Queste considerazioni determinanti andranno ridiscusse nel momento in cui saranno disponibili anticorpi anti-PD-1, in quanto i tassi di risposta obiettiva di malattia sono più elevati e i tempi necessari per ottenerla sono notevolmente più brevi rispetto al trattamento con Ipi9,10. Nel caso dei pazienti con malattia BRAF WT, i dati disponibili in letteratura sono ancora più limitati. In questi casi, compatibilmente con le condizioni cliniche generali del soggetto, la valutazione di protocollo clinico con agenti target (NRAS e CKit mutati), se disponibili, è mandatoria.

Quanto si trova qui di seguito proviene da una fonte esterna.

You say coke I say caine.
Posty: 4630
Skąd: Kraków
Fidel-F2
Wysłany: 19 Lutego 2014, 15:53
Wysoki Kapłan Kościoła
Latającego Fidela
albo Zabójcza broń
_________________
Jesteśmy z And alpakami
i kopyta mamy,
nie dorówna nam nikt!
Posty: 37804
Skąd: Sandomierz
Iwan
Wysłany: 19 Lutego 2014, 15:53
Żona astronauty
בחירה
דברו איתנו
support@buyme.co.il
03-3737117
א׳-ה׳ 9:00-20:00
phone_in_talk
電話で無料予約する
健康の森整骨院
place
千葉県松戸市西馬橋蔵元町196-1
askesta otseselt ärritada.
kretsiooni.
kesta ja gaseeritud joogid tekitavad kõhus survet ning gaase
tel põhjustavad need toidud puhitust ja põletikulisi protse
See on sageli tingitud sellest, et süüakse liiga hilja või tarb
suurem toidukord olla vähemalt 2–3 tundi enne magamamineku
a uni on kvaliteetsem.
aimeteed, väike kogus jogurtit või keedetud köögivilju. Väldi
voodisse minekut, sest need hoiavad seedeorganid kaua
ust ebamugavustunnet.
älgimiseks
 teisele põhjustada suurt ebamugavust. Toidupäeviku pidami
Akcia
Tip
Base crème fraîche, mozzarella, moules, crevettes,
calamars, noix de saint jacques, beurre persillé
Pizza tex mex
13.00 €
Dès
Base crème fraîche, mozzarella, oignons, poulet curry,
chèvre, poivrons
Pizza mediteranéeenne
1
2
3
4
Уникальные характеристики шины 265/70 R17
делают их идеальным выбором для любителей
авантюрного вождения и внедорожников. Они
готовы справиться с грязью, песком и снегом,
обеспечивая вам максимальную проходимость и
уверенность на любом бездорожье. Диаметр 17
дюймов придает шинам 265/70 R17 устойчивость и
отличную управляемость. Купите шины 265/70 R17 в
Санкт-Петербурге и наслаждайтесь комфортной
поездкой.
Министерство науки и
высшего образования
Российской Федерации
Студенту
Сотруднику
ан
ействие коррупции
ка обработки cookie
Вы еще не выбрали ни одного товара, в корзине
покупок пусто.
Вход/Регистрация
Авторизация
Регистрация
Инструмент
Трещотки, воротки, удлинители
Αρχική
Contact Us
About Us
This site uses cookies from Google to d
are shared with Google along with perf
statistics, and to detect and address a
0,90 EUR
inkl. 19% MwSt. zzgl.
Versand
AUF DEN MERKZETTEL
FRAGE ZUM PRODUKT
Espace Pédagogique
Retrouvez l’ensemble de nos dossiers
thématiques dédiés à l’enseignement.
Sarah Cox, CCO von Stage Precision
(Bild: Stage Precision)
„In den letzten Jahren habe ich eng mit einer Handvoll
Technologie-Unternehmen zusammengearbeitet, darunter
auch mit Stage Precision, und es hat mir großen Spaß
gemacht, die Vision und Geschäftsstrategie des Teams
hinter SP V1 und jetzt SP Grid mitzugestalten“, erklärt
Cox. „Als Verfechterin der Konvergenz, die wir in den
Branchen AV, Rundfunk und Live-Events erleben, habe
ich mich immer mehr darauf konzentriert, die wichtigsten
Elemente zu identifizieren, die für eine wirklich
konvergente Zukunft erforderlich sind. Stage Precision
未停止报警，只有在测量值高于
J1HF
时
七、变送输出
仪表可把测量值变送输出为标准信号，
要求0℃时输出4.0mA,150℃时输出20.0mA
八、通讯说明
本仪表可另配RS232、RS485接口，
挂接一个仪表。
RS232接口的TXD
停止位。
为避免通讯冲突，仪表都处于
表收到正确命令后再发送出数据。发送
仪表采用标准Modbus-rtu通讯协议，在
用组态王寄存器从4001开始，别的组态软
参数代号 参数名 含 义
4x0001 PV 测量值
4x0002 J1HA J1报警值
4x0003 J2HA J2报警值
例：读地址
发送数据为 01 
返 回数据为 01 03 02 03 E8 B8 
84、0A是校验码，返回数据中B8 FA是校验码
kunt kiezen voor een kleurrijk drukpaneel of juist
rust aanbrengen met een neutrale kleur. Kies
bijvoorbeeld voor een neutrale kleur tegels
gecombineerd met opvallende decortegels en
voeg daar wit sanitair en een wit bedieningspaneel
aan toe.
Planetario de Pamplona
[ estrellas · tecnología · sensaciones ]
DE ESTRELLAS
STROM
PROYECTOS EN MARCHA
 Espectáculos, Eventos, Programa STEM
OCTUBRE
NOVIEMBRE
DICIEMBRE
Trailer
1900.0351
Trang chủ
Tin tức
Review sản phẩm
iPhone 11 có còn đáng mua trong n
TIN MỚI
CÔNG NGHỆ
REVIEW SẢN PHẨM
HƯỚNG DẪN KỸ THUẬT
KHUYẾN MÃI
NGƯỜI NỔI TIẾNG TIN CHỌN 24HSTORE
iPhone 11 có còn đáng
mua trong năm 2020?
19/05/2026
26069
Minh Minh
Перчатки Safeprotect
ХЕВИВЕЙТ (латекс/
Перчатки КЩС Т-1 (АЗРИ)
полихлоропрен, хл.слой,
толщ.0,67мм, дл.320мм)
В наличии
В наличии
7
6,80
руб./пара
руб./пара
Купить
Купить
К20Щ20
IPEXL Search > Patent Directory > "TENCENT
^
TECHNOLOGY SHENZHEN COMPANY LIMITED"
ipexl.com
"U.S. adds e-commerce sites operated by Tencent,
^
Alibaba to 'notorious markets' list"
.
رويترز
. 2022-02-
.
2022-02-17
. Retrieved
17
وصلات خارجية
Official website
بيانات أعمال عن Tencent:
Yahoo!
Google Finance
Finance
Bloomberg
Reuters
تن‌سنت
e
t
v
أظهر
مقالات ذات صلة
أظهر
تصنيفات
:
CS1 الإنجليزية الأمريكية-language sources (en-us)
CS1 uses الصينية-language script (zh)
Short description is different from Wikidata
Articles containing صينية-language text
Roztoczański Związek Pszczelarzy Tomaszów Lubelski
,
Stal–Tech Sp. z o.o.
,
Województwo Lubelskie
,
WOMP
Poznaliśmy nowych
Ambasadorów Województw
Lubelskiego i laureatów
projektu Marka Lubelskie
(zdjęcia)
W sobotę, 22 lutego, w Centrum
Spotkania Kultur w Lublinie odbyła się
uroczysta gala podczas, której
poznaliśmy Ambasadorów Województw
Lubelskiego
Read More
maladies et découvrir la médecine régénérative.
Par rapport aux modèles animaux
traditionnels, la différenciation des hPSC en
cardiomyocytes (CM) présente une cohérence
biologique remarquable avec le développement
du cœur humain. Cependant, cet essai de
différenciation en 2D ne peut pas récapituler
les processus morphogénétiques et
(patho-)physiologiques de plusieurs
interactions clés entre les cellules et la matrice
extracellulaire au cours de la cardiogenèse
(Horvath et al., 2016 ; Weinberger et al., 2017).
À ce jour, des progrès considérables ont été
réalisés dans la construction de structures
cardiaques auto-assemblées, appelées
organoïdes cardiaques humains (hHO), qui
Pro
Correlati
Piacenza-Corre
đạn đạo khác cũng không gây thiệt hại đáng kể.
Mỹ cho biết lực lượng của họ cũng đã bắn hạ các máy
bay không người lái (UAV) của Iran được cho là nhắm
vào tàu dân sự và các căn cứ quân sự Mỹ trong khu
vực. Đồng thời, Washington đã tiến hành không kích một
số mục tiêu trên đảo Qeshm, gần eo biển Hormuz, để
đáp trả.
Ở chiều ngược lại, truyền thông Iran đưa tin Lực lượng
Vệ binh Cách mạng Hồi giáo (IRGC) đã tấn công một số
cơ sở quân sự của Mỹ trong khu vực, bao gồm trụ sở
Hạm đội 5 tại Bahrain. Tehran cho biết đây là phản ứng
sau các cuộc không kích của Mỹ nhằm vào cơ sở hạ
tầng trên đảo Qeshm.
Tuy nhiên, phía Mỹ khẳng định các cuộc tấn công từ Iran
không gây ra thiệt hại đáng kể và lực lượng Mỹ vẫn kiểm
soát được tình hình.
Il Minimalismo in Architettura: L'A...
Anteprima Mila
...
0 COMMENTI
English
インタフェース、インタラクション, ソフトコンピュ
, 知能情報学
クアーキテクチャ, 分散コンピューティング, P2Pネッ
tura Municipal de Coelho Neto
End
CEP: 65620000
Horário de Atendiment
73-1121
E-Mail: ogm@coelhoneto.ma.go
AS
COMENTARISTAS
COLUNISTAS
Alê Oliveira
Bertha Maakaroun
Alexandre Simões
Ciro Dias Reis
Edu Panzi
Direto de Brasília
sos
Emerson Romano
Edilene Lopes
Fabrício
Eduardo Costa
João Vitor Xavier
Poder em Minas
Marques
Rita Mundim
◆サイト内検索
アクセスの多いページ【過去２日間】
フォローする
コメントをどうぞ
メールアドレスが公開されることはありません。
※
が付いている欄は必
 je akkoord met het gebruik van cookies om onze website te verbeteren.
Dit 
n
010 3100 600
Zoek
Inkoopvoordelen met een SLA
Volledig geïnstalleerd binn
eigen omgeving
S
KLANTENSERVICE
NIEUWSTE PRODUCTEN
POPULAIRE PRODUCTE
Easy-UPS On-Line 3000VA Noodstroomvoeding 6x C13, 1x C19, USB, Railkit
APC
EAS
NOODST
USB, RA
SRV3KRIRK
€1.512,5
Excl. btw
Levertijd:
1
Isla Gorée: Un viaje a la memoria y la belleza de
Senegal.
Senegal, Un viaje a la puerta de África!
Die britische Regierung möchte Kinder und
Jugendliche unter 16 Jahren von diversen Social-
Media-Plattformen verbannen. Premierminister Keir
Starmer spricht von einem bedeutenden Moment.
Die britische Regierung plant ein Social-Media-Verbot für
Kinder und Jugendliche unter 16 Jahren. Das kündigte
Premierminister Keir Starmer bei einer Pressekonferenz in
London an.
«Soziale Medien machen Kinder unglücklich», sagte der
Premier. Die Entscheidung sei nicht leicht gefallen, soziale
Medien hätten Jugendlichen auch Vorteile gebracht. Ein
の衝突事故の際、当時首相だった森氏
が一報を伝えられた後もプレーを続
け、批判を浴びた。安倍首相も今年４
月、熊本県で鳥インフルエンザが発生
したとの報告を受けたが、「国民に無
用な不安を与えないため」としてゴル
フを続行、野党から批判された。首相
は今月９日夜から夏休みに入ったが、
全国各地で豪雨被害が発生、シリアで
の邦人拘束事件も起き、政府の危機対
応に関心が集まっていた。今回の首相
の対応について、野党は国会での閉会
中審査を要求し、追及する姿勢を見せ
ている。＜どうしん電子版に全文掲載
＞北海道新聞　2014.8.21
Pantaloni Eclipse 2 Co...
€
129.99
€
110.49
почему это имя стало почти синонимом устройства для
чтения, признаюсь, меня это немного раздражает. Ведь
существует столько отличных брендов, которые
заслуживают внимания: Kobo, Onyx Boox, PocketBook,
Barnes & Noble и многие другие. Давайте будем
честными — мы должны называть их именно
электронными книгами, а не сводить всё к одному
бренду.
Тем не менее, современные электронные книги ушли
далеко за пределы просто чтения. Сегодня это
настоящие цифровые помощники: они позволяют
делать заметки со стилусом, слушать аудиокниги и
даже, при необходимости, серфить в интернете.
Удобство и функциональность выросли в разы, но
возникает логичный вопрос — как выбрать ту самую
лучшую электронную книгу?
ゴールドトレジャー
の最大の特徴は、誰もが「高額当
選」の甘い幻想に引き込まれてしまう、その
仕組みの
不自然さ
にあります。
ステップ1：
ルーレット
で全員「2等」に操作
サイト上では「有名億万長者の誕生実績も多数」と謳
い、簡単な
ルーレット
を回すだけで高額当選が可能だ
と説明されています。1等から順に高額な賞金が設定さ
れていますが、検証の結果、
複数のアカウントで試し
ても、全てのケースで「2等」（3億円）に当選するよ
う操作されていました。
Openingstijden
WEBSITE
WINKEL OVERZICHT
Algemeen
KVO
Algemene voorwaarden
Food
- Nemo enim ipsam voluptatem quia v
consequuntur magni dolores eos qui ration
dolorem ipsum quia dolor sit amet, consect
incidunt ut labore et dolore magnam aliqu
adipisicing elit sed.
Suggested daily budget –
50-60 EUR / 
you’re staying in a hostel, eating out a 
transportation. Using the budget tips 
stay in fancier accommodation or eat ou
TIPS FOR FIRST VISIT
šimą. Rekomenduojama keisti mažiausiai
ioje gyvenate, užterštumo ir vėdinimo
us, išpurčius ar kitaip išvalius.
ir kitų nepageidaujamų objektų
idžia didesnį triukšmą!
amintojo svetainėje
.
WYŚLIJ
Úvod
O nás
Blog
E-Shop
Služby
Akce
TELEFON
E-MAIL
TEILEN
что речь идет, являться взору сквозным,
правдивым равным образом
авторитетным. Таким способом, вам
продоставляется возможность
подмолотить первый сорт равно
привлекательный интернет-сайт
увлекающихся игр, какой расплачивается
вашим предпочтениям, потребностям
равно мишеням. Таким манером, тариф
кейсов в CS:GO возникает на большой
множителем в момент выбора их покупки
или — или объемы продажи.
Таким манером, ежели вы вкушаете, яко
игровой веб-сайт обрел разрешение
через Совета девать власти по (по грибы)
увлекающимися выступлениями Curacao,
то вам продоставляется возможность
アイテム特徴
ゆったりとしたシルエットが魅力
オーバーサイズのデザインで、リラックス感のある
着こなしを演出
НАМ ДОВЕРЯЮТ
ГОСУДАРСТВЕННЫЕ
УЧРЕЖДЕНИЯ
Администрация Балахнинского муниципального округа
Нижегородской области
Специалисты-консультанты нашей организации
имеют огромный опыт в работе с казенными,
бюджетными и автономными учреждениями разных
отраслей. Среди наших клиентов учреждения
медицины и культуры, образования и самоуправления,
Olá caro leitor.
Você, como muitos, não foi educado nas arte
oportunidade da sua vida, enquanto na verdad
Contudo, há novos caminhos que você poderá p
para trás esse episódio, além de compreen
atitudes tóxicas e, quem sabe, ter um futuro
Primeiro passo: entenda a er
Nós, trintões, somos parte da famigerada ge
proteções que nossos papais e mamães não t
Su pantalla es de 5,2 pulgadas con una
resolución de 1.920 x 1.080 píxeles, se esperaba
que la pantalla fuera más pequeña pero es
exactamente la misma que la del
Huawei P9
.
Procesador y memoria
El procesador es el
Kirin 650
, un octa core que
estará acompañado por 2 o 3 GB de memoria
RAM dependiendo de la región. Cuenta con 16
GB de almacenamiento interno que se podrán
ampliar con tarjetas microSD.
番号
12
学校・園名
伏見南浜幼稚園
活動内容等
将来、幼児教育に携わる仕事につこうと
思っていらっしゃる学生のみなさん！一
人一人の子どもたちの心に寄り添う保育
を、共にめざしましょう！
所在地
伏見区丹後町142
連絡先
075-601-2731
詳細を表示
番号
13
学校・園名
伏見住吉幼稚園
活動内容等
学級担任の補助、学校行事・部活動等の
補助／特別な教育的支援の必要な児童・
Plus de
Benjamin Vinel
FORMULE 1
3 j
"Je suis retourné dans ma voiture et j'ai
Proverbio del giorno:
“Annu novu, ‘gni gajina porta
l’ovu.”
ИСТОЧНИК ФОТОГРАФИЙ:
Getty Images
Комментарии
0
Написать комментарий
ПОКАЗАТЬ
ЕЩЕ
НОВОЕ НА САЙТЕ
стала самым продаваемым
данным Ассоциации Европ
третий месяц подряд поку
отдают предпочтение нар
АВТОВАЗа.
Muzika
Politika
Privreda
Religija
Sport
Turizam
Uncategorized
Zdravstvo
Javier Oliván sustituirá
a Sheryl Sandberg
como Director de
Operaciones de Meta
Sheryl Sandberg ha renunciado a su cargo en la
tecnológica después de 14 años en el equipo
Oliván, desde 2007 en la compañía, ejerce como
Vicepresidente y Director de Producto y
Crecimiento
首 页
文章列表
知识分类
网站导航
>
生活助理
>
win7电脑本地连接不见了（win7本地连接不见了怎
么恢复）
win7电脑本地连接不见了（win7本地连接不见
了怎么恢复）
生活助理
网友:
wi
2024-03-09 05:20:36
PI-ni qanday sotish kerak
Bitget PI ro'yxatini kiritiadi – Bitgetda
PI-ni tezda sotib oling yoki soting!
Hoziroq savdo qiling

Inoltre, le opzioni attualmente disponibili sono il trattamento con Ipi in prima linea o trattamento chemioterapico in considerazione del carico delle condizioni cliniche generali del paziente, del carico di malattia, della presenza o meno di metastasi cerebrali, e della velocità di progressione della malattia (figura 1).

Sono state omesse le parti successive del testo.